A: Each order-of-magnitude increase in parameters has yielded emergent capabilities and improved performance, showing that model capability scales predictably with size, data, and compute.

Key Takeaways

        Architecture Matters: Encoder-only (BERT) excels at understanding tasks like classification; decoder-only (GPT) dominates generation; encoder-decoder (T5) handles sequence-to-sequence tasks like translation.
Training Objectives Shape Capabilities: MLM enables bidirectional understanding but isn't generative; autoregressive training enables generation but limits context to left-side only.
Scale Brings Emergence: Each GPT generation (117M → 1.5B → 175B → 1T+) demonstrated that capability scales predictably with parameters, data, and compute.
Unified Frameworks: T5's text-to-text approach unifies all NLP tasks under one paradigm, simplifying training and deployment across diverse applications.
Open Weights Democratize Access: Models like LLaMA provide researchers and developers with powerful architectures they can run locally, accelerating innovation outside major AI labs.

      

Practical Exercises

Exercise 1: Architecture Selection

For each task below, identify which transformer architecture (BERT/encoder-only, GPT/decoder-only, or T5/encoder-decoder) would be most appropriate and explain why:

Sentiment analysis of product reviews
Writing a story continuation
Translating English to French
Named entity recognition
Summarizing a news article

Solution:

Sentiment analysis: BERT (encoder-only) — bidirectional context captures nuanced sentiment from the full review.
Story continuation: GPT (decoder-only) — autoregressive generation excels at creative text production.
Translation: T5 (encoder-decoder) — sequence-to-sequence design maps input language to output language.
NER: BERT (encoder-only) — token-level classification benefits from bidirectional context.
Summarization: T5 (encoder-decoder) — encoder processes full article, decoder generates condensed version.

Exercise 2: Attention Mask Analysis

Given the sentence "The cat sat on the mat", write out the attention mask for:

A) BERT's bidirectional self-attention (which positions can attend to which?)

B) GPT's causal self-attention (which positions can attend to which?)

Solution:

# Tokens: [The] [cat] [sat] [on] [the] [mat]
# Position:  0     1     2     3     4     5

# A) BERT bidirectional attention - all positions can attend to all others:
# Each token sees: [The, cat, sat, on, the, mat] (full visibility)

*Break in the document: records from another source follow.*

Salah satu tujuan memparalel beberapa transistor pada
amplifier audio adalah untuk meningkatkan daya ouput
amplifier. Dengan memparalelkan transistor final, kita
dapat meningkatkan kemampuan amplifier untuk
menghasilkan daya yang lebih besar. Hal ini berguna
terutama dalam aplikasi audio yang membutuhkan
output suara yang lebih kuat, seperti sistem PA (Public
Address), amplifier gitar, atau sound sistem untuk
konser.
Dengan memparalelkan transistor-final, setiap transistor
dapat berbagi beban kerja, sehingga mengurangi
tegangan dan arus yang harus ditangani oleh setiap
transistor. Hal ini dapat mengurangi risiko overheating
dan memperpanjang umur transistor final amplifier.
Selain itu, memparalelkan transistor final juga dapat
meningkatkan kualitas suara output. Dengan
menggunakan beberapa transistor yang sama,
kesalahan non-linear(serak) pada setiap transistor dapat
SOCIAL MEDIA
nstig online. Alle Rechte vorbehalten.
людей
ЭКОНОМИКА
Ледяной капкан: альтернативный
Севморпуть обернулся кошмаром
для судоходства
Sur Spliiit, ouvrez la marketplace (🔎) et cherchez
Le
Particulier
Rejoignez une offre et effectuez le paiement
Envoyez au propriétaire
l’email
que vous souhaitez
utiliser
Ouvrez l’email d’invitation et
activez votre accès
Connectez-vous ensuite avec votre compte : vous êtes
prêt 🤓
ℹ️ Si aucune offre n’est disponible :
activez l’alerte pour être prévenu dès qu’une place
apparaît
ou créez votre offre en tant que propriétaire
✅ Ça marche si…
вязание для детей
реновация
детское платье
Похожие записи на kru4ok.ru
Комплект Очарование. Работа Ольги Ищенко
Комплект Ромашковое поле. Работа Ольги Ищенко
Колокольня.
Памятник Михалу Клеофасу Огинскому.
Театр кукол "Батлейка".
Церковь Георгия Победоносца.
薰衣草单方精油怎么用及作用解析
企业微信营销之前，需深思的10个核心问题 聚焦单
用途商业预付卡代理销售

# B) GPT causal attention - each position can only attend to previous positions:
# [The]  -> can see: [The]
# [cat]  -> can see: [The, cat]
# [sat]  -> can see: [The, cat, sat]
# [on]   -> can see: [The, cat, sat, on]
# [the]  -> can see: [The, cat, sat, on, the]
# [mat]  -> can see: [The, cat, sat, on, the, mat]
        

This causal masking is why GPT can generate text token-by-token without "cheating" by looking ahead.

Quick Quiz

Test your understanding of transformer variants with these multiple-choice questions.

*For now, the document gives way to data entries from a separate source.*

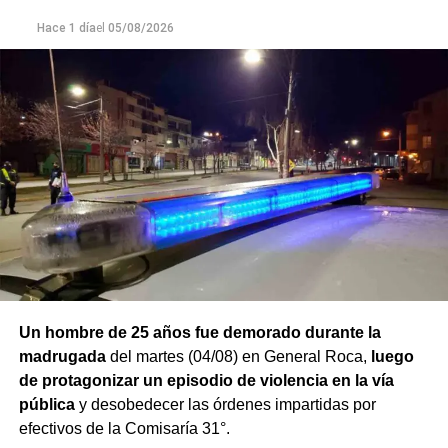
Finalmente,
Hace 1 día
el
el hombre quedó detenido en el marco de
05/08/2026
una causa por los presuntos delitos de daños y
desobediencia judicial
, mientras avanzan las
actuaciones y la verificación de la medida de restricción
de acercamiento señalada por la víctima.
Un hombre de 25 años fue demorado durante la
madrugada
del martes (04/08) en General Roca,
luego
de protagonizar un episodio de violencia en la vía
pública
y desobedecer las órdenes impartidas por
efectivos de la Comisaría 31°.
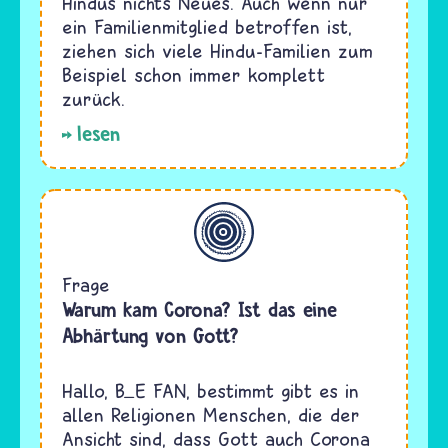
Hindus nichts Neues. Auch wenn nur
ein Familienmitglied betroffen ist,
ziehen sich viele Hindu-Familien zum
Beispiel schon immer komplett
zurück.
lesen
Allgemein
Frage
Warum kam Corona? Ist das eine
Abhärtung von Gott?
Hallo, B_E FAN, bestimmt gibt es in
allen Religionen Menschen, die der
Ansicht sind, dass Gott auch Corona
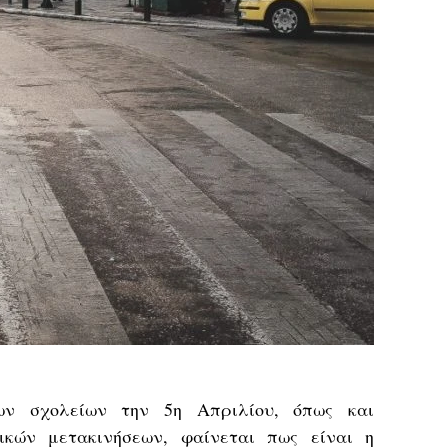
ων σχολείων την 5η Απριλίου, όπως και
ικών μετακινήσεων, φαίνεται πως είναι η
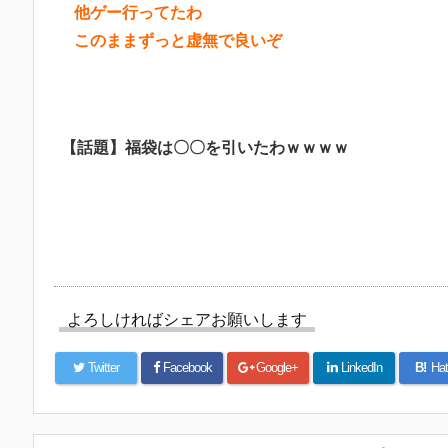
他ゲー行ってたわ
このままずっと虚無で良いぞ
【話題】福袋は〇〇を引いたわｗｗｗｗ
よろしければシェアお願いします
Twitter
Facebook
Google+
LinkedIn
B!
Hat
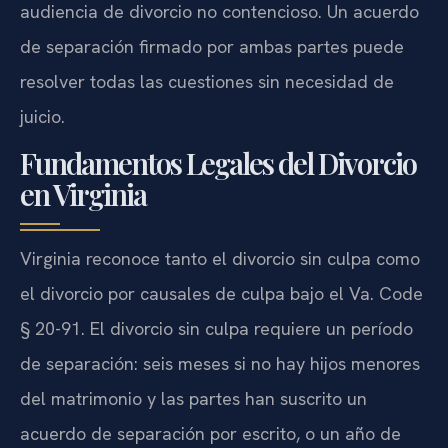
audiencia de divorcio no contencioso. Un acuerdo
de separación firmado por ambas partes puede
resolver todas las cuestiones sin necesidad de
juicio.
Fundamentos Legales del Divorcio
en Virginia
Virginia reconoce tanto el divorcio sin culpa como
el divorcio por causales de culpa bajo el Va. Code
§ 20-91. El divorcio sin culpa requiere un período
de separación: seis meses si no hay hijos menores
del matrimonio y las partes han suscrito un
acuerdo de separación por escrito, o un año de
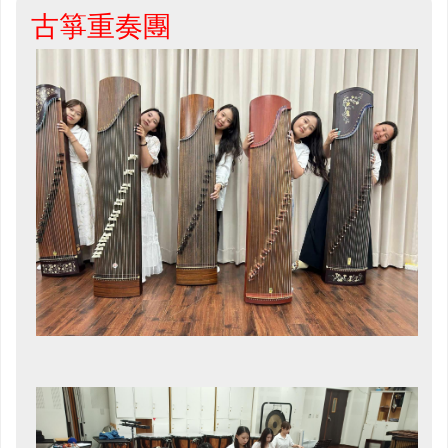
古箏重奏團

Q1: Which transformer architecture uses bidirectional self-attention during pre-training?

A) GPT (decoder-only)
B) BERT (encoder-only)
C) Both A and B
D) Neither

✓ Answer: B) BERT uses bidirectional attention, while GPT uses causal (left-to-right) attention.

Q2: What is the primary training objective for GPT models?

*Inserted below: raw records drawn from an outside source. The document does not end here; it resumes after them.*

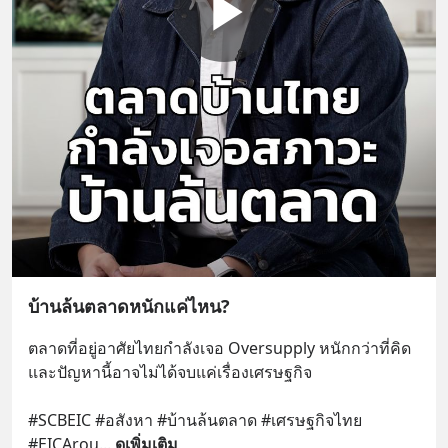
บ้านล้นตลาดหนักแค่ไหน?
ตลาดที่อยู่อาศัยไทยกำลังเจอ Oversupply หนักกว่าที่คิด 
และปัญหานี้อาจไม่ได้จบแค่เรื่องเศรษฐกิจ 
#SCBEIC #อสังหา #บ้านล้นตลาด #เศรษฐกิจไทย 
#EICArou
... 
ดูเพิ่มเติม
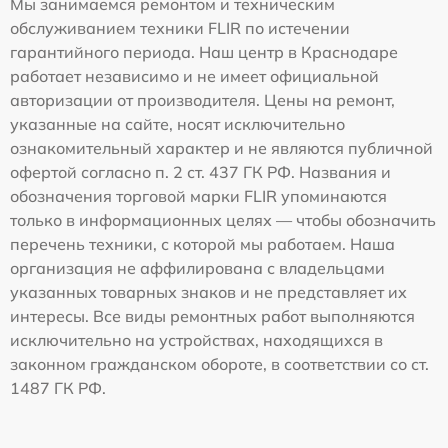
Мы занимаемся ремонтом и техническим
обслуживанием техники FLIR по истечении
гарантийного периода. Наш центр в Краснодаре
работает независимо и не имеет официальной
авторизации от производителя. Цены на ремонт,
указанные на сайте, носят исключительно
ознакомительный характер и не являются публичной
офертой согласно п. 2 ст. 437 ГК РФ. Названия и
обозначения торговой марки FLIR упоминаются
только в информационных целях — чтобы обозначить
перечень техники, с которой мы работаем. Наша
организация не аффилирована с владельцами
указанных товарных знаков и не представляет их
интересы. Все виды ремонтных работ выполняются
исключительно на устройствах, находящихся в
законном гражданском обороте, в соответствии со ст.
1487 ГК РФ.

A) Masked Language Modeling (MLM)
B) Next Sentence Prediction (NSP)
C) Autoregressive next-token prediction
D) Denoising autoencoding

✓ Answer: C) GPT predicts the next token given all previous tokens (autoregressive).

Q3: T5's encoder-decoder architecture is best suited for which type of task?

A) Text classification only
B) Sequence-to-sequence tasks like translation
C) Image generation
D) Token-level classification only

✓ Answer: B) Encoder-decoder excels at sequence-to-sequence tasks where input and output lengths differ.

Q4: Which model introduced the concept of framing ALL NLP tasks as text-to-text?

A) BERT
B) GPT-3
C) T5
D) LLaMA

✓ Answer: C) T5 unified all tasks under a single text-to-text framework.

Q5: For a task requiring deep bidirectional understanding of context (like sentiment analysis), which architecture is preferred?

A) Decoder-only (GPT-style)
B) Encoder-only (BERT-style)
C) Encoder-decoder (T5-style)
D) All are equally suitable

✓ Answer: B) Encoder-only with bidirectional attention captures full context for understanding tasks.